# [About this exercise]
Gather from the material every line that contains the string "files".
BEGIN
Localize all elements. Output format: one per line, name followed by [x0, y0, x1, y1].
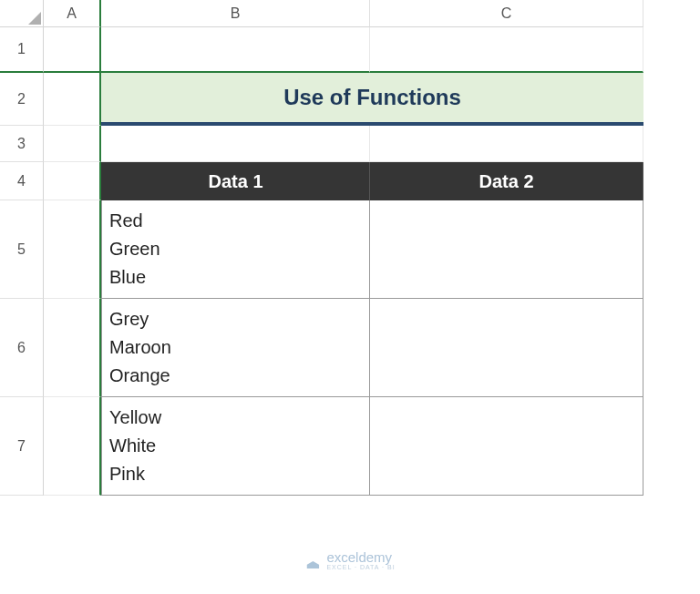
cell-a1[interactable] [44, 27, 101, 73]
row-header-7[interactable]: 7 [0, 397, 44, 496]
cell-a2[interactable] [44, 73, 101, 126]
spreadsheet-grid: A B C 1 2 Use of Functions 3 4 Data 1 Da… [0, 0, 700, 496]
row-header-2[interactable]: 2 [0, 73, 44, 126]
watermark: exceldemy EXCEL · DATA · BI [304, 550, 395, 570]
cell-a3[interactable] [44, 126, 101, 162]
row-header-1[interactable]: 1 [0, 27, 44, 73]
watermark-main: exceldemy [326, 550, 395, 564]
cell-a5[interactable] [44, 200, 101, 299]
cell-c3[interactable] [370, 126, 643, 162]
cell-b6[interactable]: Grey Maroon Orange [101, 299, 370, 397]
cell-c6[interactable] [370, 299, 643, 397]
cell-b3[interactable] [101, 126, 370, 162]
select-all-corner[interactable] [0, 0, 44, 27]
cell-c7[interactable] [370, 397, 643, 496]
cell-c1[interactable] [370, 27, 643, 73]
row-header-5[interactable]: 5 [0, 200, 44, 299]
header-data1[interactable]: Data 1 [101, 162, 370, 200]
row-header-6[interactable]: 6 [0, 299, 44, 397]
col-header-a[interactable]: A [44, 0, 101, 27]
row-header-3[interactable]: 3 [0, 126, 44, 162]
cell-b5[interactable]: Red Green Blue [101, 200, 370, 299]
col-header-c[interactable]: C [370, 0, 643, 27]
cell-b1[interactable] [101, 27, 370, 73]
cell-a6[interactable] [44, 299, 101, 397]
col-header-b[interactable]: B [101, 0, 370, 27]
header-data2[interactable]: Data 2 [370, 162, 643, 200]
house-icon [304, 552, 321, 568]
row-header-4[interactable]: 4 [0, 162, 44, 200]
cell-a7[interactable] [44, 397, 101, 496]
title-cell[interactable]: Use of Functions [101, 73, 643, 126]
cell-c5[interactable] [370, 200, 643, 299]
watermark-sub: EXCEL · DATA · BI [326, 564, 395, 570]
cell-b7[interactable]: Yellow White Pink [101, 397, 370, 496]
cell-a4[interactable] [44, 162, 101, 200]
END
BEGIN
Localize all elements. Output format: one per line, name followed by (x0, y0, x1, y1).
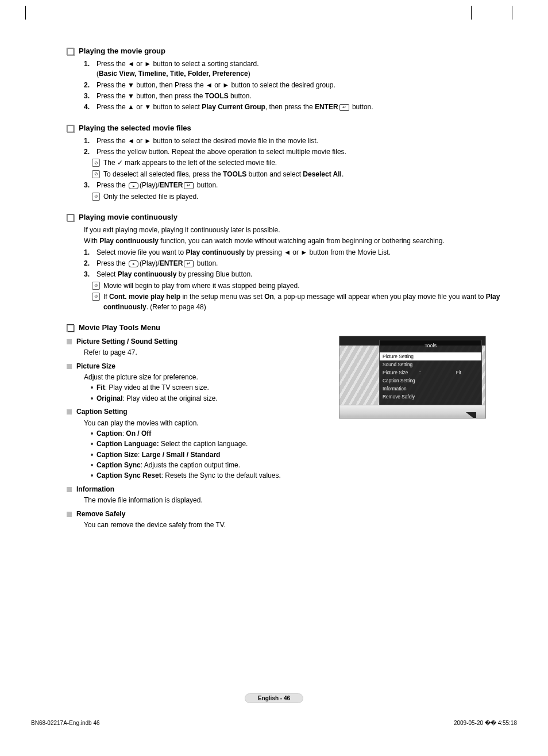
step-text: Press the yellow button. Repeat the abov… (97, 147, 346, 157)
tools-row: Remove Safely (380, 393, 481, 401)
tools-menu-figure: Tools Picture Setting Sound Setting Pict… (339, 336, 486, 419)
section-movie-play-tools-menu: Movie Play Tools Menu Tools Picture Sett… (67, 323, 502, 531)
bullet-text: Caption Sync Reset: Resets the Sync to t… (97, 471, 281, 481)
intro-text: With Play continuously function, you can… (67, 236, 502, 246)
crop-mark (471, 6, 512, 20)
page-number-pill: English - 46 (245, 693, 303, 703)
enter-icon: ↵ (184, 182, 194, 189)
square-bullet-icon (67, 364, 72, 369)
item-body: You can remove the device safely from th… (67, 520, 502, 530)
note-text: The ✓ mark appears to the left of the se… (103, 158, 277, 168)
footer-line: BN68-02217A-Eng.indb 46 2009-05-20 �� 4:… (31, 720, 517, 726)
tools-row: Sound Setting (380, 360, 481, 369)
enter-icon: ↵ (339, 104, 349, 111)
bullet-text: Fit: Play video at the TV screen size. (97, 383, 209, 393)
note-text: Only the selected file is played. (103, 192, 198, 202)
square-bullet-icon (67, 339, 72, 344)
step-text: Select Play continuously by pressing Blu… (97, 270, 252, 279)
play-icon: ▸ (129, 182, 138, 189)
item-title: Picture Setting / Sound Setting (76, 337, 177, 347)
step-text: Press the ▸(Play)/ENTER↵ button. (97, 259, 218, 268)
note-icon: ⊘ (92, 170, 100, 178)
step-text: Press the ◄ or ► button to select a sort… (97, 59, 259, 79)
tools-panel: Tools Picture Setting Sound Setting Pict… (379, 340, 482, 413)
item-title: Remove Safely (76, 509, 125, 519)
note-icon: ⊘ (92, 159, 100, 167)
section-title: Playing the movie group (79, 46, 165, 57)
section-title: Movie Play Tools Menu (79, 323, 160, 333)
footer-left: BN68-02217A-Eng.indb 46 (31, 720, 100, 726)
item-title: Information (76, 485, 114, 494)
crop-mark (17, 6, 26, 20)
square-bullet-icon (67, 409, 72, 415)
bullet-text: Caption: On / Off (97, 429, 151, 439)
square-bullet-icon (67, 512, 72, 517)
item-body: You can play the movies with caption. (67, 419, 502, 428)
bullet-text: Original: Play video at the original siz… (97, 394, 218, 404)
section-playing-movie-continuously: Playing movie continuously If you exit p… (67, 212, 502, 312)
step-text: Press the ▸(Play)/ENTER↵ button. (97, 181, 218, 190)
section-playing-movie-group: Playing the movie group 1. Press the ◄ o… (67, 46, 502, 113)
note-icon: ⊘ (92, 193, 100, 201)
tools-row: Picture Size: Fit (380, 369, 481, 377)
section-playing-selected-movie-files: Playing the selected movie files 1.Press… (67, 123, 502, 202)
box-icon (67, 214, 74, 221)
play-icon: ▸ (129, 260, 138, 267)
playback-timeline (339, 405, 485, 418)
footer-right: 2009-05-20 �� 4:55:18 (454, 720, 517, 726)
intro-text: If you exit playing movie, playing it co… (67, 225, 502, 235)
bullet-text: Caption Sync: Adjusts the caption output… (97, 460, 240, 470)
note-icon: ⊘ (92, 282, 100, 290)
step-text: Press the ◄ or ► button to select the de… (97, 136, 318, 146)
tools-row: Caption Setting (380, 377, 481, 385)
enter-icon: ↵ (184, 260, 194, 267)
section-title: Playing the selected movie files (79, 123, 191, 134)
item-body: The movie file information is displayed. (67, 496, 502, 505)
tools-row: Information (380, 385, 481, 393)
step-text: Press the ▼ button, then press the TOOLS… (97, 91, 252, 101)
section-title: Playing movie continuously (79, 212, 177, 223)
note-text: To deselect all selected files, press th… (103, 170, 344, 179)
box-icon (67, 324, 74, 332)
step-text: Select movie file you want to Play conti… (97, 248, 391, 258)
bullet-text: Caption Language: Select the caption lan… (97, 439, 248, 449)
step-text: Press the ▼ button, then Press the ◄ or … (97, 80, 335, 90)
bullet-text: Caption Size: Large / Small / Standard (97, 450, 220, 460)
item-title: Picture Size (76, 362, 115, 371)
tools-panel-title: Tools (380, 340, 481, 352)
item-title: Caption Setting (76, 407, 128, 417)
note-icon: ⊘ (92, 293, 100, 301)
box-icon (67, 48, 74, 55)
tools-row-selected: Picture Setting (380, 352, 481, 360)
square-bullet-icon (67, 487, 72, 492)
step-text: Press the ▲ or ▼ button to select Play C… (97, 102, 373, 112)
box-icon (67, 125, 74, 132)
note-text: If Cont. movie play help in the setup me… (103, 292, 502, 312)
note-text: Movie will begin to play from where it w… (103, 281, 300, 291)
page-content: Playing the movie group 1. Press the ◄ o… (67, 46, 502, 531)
END
BEGIN
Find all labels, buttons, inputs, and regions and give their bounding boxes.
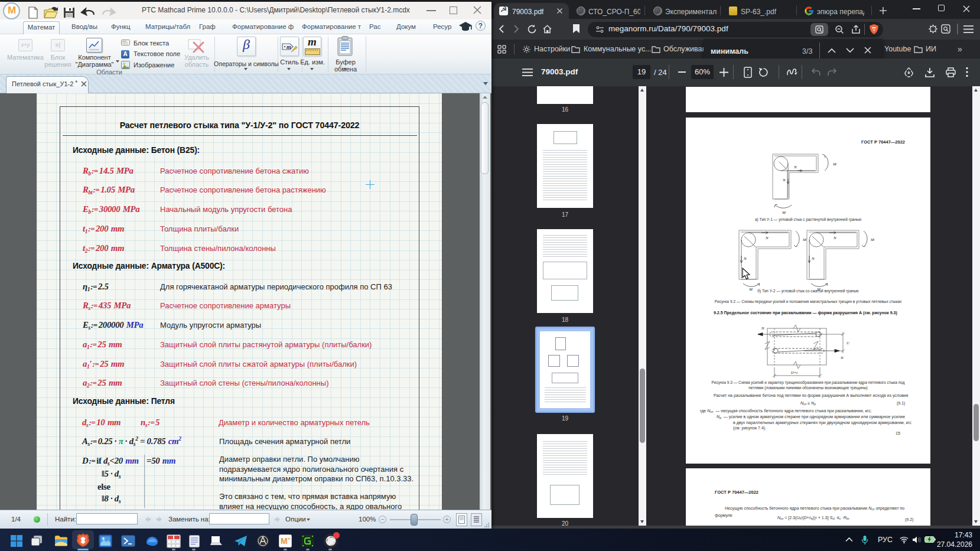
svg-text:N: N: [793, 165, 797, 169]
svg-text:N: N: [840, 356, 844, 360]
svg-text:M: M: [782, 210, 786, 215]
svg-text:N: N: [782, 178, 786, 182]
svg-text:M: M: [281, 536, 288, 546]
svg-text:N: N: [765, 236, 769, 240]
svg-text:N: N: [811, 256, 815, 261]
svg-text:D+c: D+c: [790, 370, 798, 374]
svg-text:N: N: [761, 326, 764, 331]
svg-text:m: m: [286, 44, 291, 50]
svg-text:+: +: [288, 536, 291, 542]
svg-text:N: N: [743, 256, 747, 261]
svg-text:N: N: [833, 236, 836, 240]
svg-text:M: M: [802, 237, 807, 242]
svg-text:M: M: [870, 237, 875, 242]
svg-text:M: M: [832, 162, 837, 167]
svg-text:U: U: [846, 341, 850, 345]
END
# [Result for this exercise]
section-playing-selected-movie-files: Playing the selected movie files 1.Press… (67, 123, 502, 202)
section-title: Playing the selected movie files (79, 123, 191, 134)
note-text: To deselect all selected files, press th… (103, 170, 344, 179)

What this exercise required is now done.